Julienne’s aunts are the archer who shot down the suns and the woman who lives on the moon. They teach her that there’s more to the city of her birth than meets the eye – that beneath the modern chrome and glass of Hong Kong there are demons, gods, and the seethe of ancient feuds. As a mortal Julienne is to give them wide berth, for unlike her divine aunts she is painfully vulnerable, and choice prey for any demon.
Until one day, she comes across a wounded, bleeding woman no one else can see, and is drawn into an old, old story of love, snake women, and the deathless monk who hunts them.
Scale-Bright is a contemporary fantasy novella published by Immersion Press and introduced by Aliette de Bodard. Due out July 2014 in limited edition hardback, it blends Chinese myth, interstitial cities, and the difficulties of being mortal and ordinary when everyone around you has stepped out of legends.
Ebook edition is or will be available through Amazon, Smashwords, B&N, Gumroad, and Kobo.
Julienne is in a crowded train when a man whose skin gleams smooth as stone appears to inquire after her heart’s desire.
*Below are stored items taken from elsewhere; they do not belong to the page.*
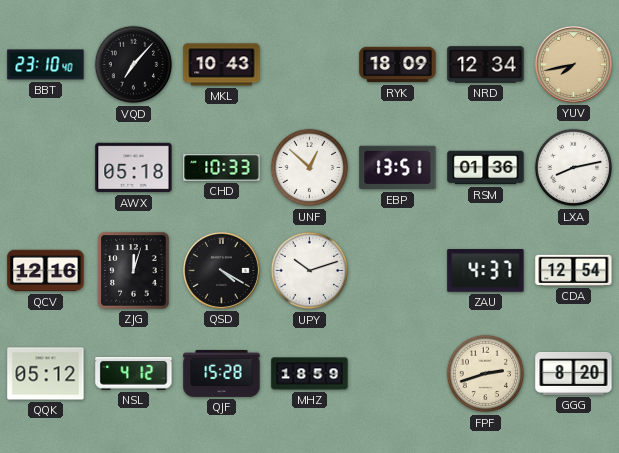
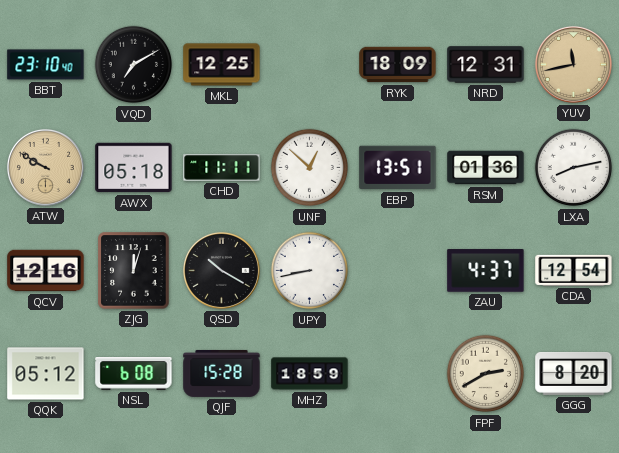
VQD: 7:07 -> 7:10
MKL: 10:43 -> 12:25
NRD: 12:34 -> 12:31
YUV: 7:43 -> 11:43
ATW: none -> 9:50
CHD: 10:33 -> 11:11
QSD: 4:20 -> 10:20
UPY: 10:12 -> 8:43
NSL: 4:12 -> 6:08
FPF: 2:42 -> 2:40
He wears white paper creased into sleeves and robe, and on his head black paper folded into a cap. His faceted eyes are amber glass on an ivory face. But it is when the rush hour parts around him that his inhumanity becomes beyond dispute.
Smiling he bares blunt shoeshine teeth and again asks, “What is it that you long for best, that clenches teeth and claws over the ventricles of your heart?”
She ignores him, gazing out the window where the tunnel blurs by in a gray-black haze. Overhead, the indicator blinks green between one station marker and the next. Fortress Hill, Tin Hau. The man disappears before her stop. The crowd flows back into the space he left behind without ever acknowledging he was there.
Afterward she does not remember what the man looks like and his words fade. This is the first strange thing she encounters that day.
(Julienne does not count her aunts as strange. It would be rude, and they are the best relatives one could hope to have.)
In the afternoon, having spent her half-day off in pursuit of a low-calorie lunch, Julienne goes to work. Sunlight around her neck noose-tight, she encounters the second strange thing: a woman bleeding under the clock tower. She wears a vivid shade of good emeralds from eyeshadow to stiletto heels, marred by that one slash of red. The woman bears this coldly, eyes straight ahead, only now and then caught by a spasm that tautens her lips over her teeth. Her gaze catches Julienne’s and holds fast. Some ten meters separate them.
Julienne looks away, hurries into the Ocean Terminal where conditioned air loosens the heat’s chokehold and lets oxygen pass into her lungs again. There is a woman in so extraordinary a color; there is a woman who bleeds–and no one has noticed. So there must be no woman, or there is no blood.
Her aunts have taught her that Hong Kong is not quite the city she knows. Not half so safe; not half so dull.
She works, finishes, and has an indifferent dinner with coworkers in the food court. She buys pastel notepads and browses books at Page One, heavy hardcovers on architecture and interior design that take up far too much space to justify their purchase. The requirements of normalcy having been fulfilled, she makes her way out assured in her expertise of ordinariness. In the face of the peculiar it’s best to shore herself up in an ecstasy of the mundane.
At an hour bordering on too-late, she goes back to the harbor with its familiar smells of sea and fast food, with its crowds clustering around taxi and bus stops, salt-sweat of an evening. For the length of a hesitation, she pauses before the turnstile to the Star Ferry. She goes past.
The woman remains at the precise same spot, bathed in yellow light. Blood has stained her shoes and pavement an uncertain black. She remains upright, but she has become so pale her eyes look immense, tinted as though with expensive jades ground down to dust.
When the distance between them has shortened to nothing Julienne purses her mouth, licking off her lipstick, cloying mango-scent. “Do you need help?”
The woman blinks rapidly, shaking herself out of lassitude, setting herself on the correct side of consciousness. “I thought I’d bleed out my life before you overcame your cowardice.”
Julienne stares. “What?”
“You see a woman bleeding to death and don’t think to give her succor until the hours have passed, the sun has set, and she could well be lifeless carcass come the night? What barbarian are you? Did your mother and father teach you no courtesy?”
She inhales slowly. “Are you going to let me–“
“Yes,” the woman says, imperious, and falls into Julienne’s arms: a weight of green like emeralds, a smell of butchery thick as velvet.